Each line that has the string "click" must be copied from the records below.

⁂

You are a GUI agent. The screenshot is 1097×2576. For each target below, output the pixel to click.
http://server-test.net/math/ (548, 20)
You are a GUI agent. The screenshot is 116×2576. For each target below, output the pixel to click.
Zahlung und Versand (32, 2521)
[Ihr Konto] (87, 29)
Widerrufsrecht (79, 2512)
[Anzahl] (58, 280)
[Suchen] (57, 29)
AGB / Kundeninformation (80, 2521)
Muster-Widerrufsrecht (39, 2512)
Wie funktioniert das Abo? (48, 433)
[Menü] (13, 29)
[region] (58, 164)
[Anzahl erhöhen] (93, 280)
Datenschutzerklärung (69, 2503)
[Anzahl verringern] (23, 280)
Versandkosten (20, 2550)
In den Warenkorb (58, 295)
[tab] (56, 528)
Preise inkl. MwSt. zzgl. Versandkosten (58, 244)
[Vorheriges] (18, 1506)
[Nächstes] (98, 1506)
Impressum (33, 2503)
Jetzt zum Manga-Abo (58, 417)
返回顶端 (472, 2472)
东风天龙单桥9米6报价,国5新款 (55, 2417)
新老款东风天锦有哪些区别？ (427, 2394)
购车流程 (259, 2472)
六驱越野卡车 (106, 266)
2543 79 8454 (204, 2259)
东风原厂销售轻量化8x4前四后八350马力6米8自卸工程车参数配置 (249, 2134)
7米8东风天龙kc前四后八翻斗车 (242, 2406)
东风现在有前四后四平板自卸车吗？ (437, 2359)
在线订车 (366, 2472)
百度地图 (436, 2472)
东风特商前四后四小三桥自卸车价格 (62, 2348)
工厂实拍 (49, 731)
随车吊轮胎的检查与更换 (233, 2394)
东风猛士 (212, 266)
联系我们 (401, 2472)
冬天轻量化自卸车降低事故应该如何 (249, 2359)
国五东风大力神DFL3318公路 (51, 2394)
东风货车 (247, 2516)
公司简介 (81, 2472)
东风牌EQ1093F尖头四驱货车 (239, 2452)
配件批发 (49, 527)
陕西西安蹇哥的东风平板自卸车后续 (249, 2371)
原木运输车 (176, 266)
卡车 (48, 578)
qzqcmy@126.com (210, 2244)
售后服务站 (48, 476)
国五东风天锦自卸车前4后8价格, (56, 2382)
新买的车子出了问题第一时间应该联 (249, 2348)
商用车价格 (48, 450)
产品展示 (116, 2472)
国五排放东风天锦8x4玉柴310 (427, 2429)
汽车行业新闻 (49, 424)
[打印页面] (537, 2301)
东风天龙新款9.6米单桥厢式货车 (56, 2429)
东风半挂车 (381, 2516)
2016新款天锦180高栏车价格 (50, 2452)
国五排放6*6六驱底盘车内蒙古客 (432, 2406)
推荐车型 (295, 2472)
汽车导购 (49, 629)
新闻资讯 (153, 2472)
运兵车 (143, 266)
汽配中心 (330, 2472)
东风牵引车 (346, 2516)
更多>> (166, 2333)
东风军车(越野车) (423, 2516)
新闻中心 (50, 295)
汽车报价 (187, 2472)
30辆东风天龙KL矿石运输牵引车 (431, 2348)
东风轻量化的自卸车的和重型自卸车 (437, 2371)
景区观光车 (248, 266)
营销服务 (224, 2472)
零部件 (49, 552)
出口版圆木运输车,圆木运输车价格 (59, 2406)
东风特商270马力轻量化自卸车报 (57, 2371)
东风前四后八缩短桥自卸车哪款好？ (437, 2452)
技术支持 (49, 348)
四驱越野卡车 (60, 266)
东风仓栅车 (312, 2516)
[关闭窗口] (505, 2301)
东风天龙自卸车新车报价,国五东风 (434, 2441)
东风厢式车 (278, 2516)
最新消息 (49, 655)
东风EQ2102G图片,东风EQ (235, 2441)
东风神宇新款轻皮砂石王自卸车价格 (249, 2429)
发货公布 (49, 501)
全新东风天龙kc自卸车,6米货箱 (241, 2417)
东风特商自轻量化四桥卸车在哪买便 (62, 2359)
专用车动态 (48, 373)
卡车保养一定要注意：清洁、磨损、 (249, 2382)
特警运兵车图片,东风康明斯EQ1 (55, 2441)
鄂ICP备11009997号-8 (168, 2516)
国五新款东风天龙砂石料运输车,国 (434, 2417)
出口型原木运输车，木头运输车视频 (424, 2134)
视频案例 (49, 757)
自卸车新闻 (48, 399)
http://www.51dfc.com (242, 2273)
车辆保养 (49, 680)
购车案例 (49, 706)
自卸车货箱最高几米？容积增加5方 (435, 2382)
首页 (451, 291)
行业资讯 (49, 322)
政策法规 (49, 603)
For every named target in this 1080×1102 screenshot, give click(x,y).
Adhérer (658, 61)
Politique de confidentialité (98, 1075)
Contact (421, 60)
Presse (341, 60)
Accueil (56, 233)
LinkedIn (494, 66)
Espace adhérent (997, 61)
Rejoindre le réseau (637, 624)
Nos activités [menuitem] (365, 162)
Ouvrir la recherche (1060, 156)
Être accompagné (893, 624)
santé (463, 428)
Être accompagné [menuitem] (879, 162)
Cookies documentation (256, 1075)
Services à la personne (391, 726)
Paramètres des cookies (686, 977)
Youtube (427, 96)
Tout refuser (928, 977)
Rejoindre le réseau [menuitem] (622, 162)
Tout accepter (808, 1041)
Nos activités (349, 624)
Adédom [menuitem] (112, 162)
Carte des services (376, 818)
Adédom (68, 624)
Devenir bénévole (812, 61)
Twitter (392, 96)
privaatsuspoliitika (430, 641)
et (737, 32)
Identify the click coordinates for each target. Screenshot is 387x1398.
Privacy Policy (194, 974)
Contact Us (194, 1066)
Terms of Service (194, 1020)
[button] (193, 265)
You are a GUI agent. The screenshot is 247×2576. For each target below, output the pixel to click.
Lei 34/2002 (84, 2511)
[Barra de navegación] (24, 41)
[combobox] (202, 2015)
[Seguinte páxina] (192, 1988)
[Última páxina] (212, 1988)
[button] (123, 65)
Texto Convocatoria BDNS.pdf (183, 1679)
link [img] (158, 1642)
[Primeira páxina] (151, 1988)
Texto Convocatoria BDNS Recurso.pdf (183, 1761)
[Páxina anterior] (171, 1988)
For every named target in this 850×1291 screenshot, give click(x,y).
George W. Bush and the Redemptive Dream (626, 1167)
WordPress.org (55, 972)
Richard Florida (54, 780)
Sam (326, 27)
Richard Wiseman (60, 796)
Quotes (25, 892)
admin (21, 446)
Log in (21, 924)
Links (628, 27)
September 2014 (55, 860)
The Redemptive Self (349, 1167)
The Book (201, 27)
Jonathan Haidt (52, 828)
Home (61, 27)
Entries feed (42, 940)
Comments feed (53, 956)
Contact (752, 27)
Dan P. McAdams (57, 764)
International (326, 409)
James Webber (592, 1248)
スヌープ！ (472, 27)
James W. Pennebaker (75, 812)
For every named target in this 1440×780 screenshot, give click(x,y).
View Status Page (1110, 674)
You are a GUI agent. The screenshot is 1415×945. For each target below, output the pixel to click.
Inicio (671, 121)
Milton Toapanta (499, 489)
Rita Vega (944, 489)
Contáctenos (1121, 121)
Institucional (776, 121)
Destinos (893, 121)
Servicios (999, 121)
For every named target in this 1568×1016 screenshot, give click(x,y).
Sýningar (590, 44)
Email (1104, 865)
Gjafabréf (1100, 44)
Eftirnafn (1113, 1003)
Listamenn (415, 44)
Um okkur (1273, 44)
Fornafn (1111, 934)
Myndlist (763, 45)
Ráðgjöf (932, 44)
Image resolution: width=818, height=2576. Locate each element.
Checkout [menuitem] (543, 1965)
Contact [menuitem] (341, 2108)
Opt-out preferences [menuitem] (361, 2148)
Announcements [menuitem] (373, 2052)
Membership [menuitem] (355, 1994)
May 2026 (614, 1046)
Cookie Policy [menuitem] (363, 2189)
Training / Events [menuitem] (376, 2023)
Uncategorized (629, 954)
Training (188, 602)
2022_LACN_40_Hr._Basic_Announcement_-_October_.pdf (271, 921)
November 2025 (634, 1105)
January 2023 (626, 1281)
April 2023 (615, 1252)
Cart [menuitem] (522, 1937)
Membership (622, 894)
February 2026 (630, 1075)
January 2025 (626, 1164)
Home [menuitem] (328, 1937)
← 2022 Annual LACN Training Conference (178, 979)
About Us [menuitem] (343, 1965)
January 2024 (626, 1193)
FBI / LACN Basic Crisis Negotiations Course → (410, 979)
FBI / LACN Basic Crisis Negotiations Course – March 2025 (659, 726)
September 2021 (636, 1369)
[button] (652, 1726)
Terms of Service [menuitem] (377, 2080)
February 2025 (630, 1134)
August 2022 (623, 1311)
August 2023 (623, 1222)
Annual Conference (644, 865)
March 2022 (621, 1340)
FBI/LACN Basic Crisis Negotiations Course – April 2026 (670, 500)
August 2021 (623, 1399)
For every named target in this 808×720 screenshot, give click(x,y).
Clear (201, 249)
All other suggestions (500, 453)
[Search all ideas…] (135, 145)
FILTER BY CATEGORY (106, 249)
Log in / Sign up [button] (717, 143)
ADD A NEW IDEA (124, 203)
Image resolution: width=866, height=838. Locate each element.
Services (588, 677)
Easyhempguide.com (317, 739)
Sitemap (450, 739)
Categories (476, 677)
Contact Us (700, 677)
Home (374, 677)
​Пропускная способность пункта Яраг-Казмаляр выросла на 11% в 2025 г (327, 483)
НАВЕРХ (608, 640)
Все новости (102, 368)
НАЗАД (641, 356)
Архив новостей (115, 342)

⁂

• _Task output_
You are a GUI agent. The screenshot is 1097×2576. For each target below, output the pixel to click.
You are a GUI agent. The screenshot is 116×2576. For each target below, output the pixel to click.
For every named target in this 1080×1102 screenshot, give click(x,y).
Identify the click coordinates for each target. Screenshot is 387x1398.
You are a GUI agent. The screenshot is 247×2576. For each target below, output the pixel to click.
For every named target in this 850×1291 screenshot, give click(x,y).
For every named target in this 1440×780 screenshot, give click(x,y).
You are a GUI agent. The screenshot is 1415×945. For each target below, output the pixel to click.
For every named target in this 1568×1016 screenshot, give click(x,y).
For every named target in this 808×720 screenshot, give click(x,y).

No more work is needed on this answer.